The GEOLITH software tool presented in this contribution provides the geological database community with a simple, owerful, and much-needed FORTRAN application. It retrieves geographical, lithological, political, and bibliographical data from the IGBADAT database. Users do not need to know programming to use the GEOLITH tool. Supplementary Material Q contains the algorithm of the GEOLITH program. The source code includes many comments, explanatory remarks, and tracking statements. Users can use these statements if they wish to modify the program to suit their purposes. The flow chart for the GEOLITH software (Figure 1) and the example input and output files in the supplementary materials should be consulted prior to assembling the files and placing information in the proper positions in the files.
Limits of the GEOLITH program are listed below:
1) The length of a string declaring the job name is ≤ 100 characters.
2) The length of a string declaring file names (including extensions) is ≤ 30 characters.
3) The maximum number of samples in an input file is 100,000 samples.
4) Prior to the GEOLITH execution, output files with extensions LTH, SPH, and ERR, and having the same name as the input root file name, must not exist in the same location in the computer targeted for the output files.
Structure of input files:
The structure of the input files is dictated by the proprietary structure rules of the IGBA system. The IGBADAT file, and files of a similar structure, will produce perfect results, if these rules are followed faithfully. Even files with missing data pieces will execute successfully, if the errors are of diagnostic status. Files with fatal errors will terminate the execution of the GEOLITH software tool.
Appendix B. GEOLITH “INSTRUCTION MANUAL”
This file explains the structure of input for the GEOLITH software program. Users must consult it prior to the preparation of their input files.
What follows are instructions for execution of the GEOLITH software application. The steps in the instructions are followed sequentially. This instruction manual ought to be used in junction with the flow chart in Figure 1.
1) Users must ensure that the executable version of the GEOLITH program (GEOLITH.exe), the IGBADAT input files, and the bibliography file reside in the same folder or subfolder in the computer, preferably on the desktop. This guarantees a simplicity of operation. Proper pointer paths must be set should the files reside on different locations (i.e. folders or subfolders).
2) Users must ascertain that files with the extensions LTH, SPH, and ERR, and attached to the root name of the input data file must not exist in the assigned folders targeted for output in the computer.
3) Launch the GEOLITH software tool by clicking its icon on the desktop screen or typing its name on the system command prompt line, and pressing the RETURN key.
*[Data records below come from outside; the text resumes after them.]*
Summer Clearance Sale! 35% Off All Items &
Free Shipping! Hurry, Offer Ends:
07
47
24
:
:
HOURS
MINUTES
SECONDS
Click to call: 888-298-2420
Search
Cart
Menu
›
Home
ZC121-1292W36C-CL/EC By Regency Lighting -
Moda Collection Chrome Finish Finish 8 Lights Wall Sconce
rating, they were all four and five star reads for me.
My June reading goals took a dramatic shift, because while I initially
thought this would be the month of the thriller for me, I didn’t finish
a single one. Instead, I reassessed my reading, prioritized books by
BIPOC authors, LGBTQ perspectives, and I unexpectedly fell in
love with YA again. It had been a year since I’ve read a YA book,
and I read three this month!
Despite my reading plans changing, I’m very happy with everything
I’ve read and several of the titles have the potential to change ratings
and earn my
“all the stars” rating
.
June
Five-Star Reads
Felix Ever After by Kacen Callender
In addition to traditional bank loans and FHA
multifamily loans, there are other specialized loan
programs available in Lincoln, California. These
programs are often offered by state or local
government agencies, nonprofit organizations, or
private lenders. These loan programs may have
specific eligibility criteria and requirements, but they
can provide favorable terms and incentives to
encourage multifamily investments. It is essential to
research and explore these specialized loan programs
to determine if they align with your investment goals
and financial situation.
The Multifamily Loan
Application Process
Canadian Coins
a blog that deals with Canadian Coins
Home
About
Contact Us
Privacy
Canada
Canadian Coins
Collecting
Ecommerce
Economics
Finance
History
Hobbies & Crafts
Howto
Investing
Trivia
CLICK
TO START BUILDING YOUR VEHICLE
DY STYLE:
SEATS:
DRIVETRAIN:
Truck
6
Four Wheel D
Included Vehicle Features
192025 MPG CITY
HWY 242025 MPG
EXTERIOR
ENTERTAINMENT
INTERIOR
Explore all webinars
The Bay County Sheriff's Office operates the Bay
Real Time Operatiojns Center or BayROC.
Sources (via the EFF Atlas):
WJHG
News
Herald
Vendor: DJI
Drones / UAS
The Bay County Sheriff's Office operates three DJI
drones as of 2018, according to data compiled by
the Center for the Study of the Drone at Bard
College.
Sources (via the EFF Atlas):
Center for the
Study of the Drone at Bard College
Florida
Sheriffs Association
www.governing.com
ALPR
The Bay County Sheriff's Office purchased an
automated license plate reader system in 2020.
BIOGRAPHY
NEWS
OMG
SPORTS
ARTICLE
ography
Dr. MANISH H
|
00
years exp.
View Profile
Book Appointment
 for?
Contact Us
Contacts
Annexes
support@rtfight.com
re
4) Type the name of an IGBA input data file and the name of a companion bibliography data file. Press the RETURN key.
5) During execution, read and follow screen instructions and displays for information regarding output files.
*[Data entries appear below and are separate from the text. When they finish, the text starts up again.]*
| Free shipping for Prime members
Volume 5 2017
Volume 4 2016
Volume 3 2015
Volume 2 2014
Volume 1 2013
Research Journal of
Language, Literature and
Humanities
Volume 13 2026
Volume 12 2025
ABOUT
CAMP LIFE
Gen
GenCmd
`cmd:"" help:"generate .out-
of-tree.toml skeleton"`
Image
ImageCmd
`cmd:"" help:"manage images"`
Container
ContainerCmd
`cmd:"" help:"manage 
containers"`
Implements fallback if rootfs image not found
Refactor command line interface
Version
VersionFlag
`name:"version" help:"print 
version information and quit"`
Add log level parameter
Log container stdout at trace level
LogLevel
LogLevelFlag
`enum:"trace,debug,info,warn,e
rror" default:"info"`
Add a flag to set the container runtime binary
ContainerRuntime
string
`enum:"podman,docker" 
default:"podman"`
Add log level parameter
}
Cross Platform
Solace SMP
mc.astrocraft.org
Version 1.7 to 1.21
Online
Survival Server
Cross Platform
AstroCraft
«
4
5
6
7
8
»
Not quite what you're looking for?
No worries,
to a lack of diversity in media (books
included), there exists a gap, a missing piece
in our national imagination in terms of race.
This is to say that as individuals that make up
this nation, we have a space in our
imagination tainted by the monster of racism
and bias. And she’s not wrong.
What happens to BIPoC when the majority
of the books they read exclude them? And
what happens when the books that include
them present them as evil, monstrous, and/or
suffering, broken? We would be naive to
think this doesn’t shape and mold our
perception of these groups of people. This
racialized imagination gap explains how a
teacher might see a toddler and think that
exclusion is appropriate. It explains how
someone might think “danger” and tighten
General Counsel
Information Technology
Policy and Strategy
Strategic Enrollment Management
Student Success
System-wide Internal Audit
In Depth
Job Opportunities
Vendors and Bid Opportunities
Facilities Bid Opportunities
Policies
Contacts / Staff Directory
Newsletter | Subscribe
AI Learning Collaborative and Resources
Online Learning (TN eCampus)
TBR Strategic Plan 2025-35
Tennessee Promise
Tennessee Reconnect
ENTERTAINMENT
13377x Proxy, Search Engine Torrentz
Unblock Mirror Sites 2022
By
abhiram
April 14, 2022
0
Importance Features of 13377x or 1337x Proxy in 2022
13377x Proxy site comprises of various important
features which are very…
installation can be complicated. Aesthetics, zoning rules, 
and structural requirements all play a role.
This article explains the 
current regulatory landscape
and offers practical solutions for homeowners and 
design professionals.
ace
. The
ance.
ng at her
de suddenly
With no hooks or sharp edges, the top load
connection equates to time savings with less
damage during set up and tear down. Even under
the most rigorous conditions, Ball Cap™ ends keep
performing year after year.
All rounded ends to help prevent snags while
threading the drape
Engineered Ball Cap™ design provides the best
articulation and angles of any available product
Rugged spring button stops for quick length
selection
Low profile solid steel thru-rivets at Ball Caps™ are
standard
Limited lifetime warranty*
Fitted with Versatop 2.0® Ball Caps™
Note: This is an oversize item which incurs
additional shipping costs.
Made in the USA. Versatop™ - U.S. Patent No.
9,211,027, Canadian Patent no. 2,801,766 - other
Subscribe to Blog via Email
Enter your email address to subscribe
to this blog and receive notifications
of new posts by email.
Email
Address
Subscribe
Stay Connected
6) Wait for the termination of the GEOLITH program. The remaining part of the instruction manual is related to the preparation of the spreadsheet file.
7) The output content of the spreadsheet-compatible. SPH-files should be highlighted, blocked and copied.
8) Launch the EXCEL spreadsheet program (or similar applications) and paste the copied data.
9) Assign a name for the spreadsheet file and save it.